Our study is the first to uncover the relationship between peak TBA levels in ICP and outcomes of twin pregnancies, based on data from 1156 patients. This large-scale, single-center cohort study aims to elucidate the association between peak TBA levels in ICP and adverse pregnancy outcomes, including preterm birth, stillbirth, and fetal distress.
Over the past decades, the rate of multiple pregnancies has markedly increased due to the rise in assisted reproductive technologies (20). However, recent studies indicate a decrease in twin pregnancy rates since 2014 (21, 22). Twin pregnancies not only result in higher rates of cerebral palsy, stillbirth, and neonatal morbidity and mortality (23–25), but also elevate the risk of maternal complications such as hypertension (26). Moreover, the risk of stillbirth is greater and occurs earlier in multiple pregnancies(27, 28). In our study, the stillbirth rate was 1.82%, which is higher than the previously reported 0.28% for severe ICP pregnancies (19). The incidence of intrauterine death for singletons in our study was 1.64%, which is consistent with the 0.5–6.8% range reported in earlier studies (29). Additionally, our analysis of stillbirth rates at different gestational ages indicates a relatively stable rate between 32 and 36 weeks of gestation for overall ICP. Among the three groups, the incidence increased in the mild group, whereas it decreased in the moderate-low and moderate-high groups. This indicates that when managing patients with twin pregnancies complicated by ICP, enhanced fetal monitoring should be considered in late pregnancy, particularly for single chorionic twin pregnancies(30).
Severe ICP is a common cause of fetal complications. When TBA > 40, each 1 µmol/L increase in TBA increases the risk of fetal complications by 1–2% (31, 32), and the fetal myocardium is also more prone to damage (33).
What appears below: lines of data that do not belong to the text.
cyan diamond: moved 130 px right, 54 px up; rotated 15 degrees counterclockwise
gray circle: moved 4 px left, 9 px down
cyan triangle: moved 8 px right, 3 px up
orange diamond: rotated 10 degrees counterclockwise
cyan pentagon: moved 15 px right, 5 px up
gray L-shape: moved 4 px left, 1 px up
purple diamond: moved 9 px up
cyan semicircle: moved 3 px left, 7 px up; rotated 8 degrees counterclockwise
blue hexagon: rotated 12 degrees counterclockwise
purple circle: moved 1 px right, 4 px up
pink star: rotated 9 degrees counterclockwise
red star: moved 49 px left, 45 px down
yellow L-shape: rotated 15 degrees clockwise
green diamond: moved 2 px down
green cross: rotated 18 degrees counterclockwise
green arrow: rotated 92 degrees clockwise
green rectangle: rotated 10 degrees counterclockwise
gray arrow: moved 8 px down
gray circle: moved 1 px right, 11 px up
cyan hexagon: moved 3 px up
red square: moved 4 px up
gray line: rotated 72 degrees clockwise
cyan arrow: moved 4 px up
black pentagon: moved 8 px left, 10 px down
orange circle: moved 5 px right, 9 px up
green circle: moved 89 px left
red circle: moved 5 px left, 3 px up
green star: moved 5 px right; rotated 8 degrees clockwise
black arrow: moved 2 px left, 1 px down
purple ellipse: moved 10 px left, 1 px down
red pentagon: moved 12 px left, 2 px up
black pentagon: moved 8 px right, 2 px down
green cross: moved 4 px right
Fetal complications include spontaneous preterm birth, fetal distress, arrhythmias, pulmonary insufficiency, meconium-stained amniotic fluid, and intrauterine death (34, 35). The relationship between ICP severity and meconium-stained amniotic fluid may indicate underlying fetal distress. The pathophysiological mechanisms of stillbirth due to ICP remain unclear (36), with some studies suggesting that bile acids may cause fetal arrhythmias and placental vascular spasms, leading to acute fetal hypoxia (37, 38).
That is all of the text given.